INDULAS *** I ***
ZOLDELLO - ENDROIT INCONNU - CHAMBRE
Houda se réveilla péniblement, allongée sur un lit confortable, le corps encore endolori par la course effrénée de la veille. Les muscles raides, elle entendit des voix derrière la porte. Elle reconnut celle de Brizbi, mais l’autre, bien que familière, lui échappait encore.
— Bon... On fait quoi ? pressa Brizbi.
— Un sur deux, ça suffira. On n'a pas besoin de deux scientifiques. Elle fera l'affaire, répondit Krane.
Après un court échange, la conversation s’interrompit brusquement, et quelqu’un entra dans la pièce. Dans la précipitation, Houda se précipita vers la porte-fenêtre, dans l’espoir de s’échapper des griffes de Brizbi.
— C'est fermé, ma belle, résonna la voix de derrière elle.
Sans même se retourner, Houda savait déjà ce qu’elle allait voir sur le visage de Brizbi et ce sourire insupportable. Cela l’agaçait avant même de le croiser. Elle ferma les yeux, déçue de n’avoir aucun moyen de fuir, puis finit par se retourner.
— Arrêtez avec votre sourire satisfait, gronda Houda de colère.
— Je ne pense pas que tu sois en position de me demander quoi que ce soit, répliqua Brizbi, l’air menaçant.
Elle s’avança, les bras croisés, dominatrice.
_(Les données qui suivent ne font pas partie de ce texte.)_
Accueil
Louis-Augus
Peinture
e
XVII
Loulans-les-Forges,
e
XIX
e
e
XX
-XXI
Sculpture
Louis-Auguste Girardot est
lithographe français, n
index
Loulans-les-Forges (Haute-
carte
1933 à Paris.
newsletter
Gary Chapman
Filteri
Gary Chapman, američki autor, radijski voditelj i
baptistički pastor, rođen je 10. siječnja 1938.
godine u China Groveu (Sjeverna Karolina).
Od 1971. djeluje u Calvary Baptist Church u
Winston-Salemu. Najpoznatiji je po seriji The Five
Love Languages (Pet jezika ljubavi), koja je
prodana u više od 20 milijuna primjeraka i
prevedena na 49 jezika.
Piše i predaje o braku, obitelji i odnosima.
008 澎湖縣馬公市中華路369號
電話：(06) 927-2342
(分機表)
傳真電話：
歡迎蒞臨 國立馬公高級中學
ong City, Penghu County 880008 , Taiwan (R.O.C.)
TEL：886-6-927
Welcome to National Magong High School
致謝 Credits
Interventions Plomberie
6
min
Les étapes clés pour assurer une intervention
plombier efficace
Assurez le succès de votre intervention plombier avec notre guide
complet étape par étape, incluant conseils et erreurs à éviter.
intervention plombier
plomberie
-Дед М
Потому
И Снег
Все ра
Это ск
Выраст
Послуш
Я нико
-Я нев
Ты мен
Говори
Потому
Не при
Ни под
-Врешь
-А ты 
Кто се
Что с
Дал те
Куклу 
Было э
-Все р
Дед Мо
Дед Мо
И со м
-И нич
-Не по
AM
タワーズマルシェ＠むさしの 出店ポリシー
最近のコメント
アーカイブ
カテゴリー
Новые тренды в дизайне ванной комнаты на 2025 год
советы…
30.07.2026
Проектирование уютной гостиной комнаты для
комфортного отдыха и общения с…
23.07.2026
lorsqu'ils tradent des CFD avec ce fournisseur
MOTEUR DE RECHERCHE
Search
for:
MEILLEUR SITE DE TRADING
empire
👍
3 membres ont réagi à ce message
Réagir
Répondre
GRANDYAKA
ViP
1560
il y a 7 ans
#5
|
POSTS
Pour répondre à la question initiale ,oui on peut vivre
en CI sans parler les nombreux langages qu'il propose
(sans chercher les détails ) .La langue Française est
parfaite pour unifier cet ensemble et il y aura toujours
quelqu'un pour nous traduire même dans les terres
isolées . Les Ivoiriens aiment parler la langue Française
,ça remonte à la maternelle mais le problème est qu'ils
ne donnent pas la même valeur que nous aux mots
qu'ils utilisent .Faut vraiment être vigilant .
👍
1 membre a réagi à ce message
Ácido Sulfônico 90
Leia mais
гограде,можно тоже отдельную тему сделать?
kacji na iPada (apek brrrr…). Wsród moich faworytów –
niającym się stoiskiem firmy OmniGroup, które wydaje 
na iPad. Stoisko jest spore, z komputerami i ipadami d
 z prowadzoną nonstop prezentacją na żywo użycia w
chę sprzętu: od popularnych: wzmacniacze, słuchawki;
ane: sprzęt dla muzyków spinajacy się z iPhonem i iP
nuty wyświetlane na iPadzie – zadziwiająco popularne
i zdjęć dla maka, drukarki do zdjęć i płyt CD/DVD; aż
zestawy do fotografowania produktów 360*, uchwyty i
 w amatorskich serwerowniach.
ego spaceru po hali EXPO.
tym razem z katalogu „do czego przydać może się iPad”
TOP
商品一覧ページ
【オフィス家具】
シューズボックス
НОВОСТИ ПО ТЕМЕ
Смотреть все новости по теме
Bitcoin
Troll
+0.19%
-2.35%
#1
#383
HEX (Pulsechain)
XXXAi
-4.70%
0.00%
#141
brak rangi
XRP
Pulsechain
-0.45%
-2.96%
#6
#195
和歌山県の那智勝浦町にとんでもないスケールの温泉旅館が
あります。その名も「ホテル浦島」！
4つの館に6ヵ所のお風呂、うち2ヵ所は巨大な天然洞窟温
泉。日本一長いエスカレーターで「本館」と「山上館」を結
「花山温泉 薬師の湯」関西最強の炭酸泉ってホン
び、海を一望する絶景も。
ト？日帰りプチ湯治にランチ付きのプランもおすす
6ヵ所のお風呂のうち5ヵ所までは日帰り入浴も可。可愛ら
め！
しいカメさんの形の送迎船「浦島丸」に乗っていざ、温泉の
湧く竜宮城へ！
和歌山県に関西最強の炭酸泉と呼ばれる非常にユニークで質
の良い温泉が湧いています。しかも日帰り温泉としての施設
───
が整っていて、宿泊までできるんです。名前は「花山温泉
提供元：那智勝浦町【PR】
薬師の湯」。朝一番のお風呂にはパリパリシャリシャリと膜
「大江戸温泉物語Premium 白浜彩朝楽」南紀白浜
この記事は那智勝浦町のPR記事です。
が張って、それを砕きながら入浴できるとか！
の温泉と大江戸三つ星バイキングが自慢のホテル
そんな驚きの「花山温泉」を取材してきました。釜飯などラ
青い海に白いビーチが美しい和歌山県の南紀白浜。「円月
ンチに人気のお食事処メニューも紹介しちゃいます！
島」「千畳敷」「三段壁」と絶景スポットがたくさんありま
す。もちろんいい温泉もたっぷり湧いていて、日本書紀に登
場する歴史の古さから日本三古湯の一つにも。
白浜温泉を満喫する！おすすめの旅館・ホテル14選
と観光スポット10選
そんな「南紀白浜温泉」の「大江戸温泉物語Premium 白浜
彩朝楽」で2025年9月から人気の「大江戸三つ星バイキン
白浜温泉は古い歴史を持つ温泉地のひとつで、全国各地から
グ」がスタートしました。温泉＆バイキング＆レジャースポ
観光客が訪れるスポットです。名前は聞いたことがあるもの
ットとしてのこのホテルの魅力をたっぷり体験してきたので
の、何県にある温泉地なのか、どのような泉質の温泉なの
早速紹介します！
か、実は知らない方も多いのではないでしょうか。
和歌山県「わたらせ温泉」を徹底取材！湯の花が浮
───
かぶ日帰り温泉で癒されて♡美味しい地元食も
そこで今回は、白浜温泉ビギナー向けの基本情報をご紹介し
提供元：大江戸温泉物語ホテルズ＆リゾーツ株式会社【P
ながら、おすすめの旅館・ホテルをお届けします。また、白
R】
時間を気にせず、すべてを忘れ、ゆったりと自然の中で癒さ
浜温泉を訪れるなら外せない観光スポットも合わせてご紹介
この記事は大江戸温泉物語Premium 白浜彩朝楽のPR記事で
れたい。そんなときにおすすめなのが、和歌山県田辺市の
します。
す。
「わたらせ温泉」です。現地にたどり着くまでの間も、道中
Houda se retrouva coincée dans un coin de la pièce, à sa merci. Brizbi tendit un doigt, soulevant doucement son menton pour forcer leur regard à se croiser.
— Mais j’aime bien ça chez toi, continua-t-elle, un sourire en coin. Tu es sans défense, et pourtant... tu ne te laisses pas faire. C’est attendrissant.
Houda déglutit, sentant la chaleur lui monter aux joues. Elle s’en voulut de réagir ainsi, de ne pas pouvoir contrôler son corps. D’un geste brusque, elle s’écarta, se réfugiant dans une autre partie de la pièce, loin des sous-entendus venimeux de Brizbi.
— Vous nous avez suivis jusqu’ici pour nous ramener sur Terre II, c’est ça ? interrogea Houda.
— C'est ça, répondit-elle avec désinvolture en jouant avec le lacet de son t-shirt.
— Non mais franchement, cette planète grouille de scientifiques ! Pourquoi vous donner autant de mal pour nous ? s’insurgea la jolie rousse.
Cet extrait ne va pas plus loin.